In [1]:
import spacy
import en_core_web_sm

from spacy.matcher import PhraseMatcher

In [2]:
nlp = en_core_web_sm.load()

In [3]:
doc = nlp('I like Samsung, but using Apple as the most popular brand. Buying Google and Huawei are also high quality brands.'
         'Mercedes and Amazon are spoken for. You need to get your hands on a Tesla.')

In [4]:
terms = ['Samsung', 'Apple', 'Google', 'Huawei', 'Mercedes', 'Amazon', 'Tesla']
terms

['Samsung', 'Apple', 'Google', 'Huawei', 'Mercedes', 'Amazon', 'Tesla']

In [5]:
print('Token\t\t\tLemma\t\t\tIs_Stopword')
for token in doc:
    print(f'{token}\t\t{token.lemma_}\t\t{token.is_stop}')

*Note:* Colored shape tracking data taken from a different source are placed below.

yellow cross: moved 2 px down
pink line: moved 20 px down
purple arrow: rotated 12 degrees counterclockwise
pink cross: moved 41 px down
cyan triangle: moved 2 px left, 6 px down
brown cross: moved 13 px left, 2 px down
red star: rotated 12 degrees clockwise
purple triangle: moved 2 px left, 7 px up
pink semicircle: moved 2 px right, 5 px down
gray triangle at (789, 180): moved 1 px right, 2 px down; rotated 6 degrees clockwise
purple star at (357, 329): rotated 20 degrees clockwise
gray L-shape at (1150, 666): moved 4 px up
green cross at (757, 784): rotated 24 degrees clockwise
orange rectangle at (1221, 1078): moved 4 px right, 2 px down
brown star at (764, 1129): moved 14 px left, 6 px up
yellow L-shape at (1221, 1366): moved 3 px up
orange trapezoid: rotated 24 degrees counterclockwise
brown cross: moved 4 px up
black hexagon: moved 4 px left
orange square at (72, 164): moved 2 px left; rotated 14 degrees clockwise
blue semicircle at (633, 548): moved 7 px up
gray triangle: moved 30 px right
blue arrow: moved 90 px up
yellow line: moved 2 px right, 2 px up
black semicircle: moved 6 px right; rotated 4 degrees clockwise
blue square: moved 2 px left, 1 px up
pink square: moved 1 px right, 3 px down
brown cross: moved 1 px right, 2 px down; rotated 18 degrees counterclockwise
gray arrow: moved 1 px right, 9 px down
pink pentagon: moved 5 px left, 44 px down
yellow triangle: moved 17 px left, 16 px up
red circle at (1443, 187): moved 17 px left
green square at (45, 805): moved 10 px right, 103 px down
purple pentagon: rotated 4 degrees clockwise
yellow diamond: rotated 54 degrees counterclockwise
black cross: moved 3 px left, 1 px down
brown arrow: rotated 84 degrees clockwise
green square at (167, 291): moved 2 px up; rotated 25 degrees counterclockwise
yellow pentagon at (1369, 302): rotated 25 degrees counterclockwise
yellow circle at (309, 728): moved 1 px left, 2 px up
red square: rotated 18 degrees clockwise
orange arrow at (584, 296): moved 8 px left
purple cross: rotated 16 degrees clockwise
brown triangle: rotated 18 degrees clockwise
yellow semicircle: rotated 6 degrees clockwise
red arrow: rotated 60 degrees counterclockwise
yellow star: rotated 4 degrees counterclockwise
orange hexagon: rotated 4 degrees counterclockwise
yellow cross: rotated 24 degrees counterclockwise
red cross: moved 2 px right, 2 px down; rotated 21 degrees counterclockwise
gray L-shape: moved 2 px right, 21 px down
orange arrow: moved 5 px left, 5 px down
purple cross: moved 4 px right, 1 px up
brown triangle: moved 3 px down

Token			Lemma			Is_Stopword
I		-PRON-		True
like		like		False
Samsung		Samsung		False
,		,		False
but		but		True
using		use		True
Apple		Apple		False
as		as		True
the		the		True
most		most		True
popular		popular		False
brand		brand		False
.		.		False
Buying		Buying		False
Google		Google		False
and		and		True
Huawei		Huawei		False
are		be		True
also		also		True
high		high		False
quality		quality		False
brands		brand		False
.		.		False
Mercedes		Mercedes		False
and		and		True
Amazon		Amazon		False
are		be		True
spoken		speak		False
for		for		True
.		.		False
You		-PRON-		True
need		need		False
to		to		True
get		get		True
your		-PRON-		True
hands		hand		False
on		on		True
a		a		True
Tesla		Tesla		False
.		.		False


In [6]:
matcher = PhraseMatcher(nlp.vocab, attr='LOWER')

In [7]:
patterns = [nlp(term) for term in terms]
patterns

[Samsung, Apple, Google, Huawei, Mercedes, Amazon, Tesla]

In [8]:
matcher.add('Terminology', patterns)

In [9]:
matches = matcher(doc)
matches

[(18086124541977399096, 2, 3),
 (18086124541977399096, 6, 7),
 (18086124541977399096, 14, 15),
 (18086124541977399096, 16, 17),
 (18086124541977399096, 23, 24),
 (18086124541977399096, 25, 26),
 (18086124541977399096, 38, 39)]

In [10]:
match_id, start, end = matches[3]

In [11]:
for match in matches:
    match_id, start, end = match[0], match[1], match[2]
    print(nlp.vocab.strings[match_id], doc[start:end])

Terminology Samsung
Terminology Apple
Terminology Google
Terminology Huawei
Terminology Mercedes
Terminology Amazon
Terminology Tesla


In [12]:
print(nlp.vocab.strings[match_id], doc[start:end])

Terminology Tesla


In [13]:
def get_matches(list):
    result = []
    for match in list:
        match_id, start, end = match[0], match[1], match[2]
        item = nlp.vocab.strings[match_id], doc[start:end]
        result.append(item)
        
    return result

In [14]:
get_matches(matches)

[('Terminology', Samsung),
 ('Terminology', Apple),
 ('Terminology', Google),
 ('Terminology', Huawei),
 ('Terminology', Mercedes),
 ('Terminology', Amazon),
 ('Terminology', Tesla)]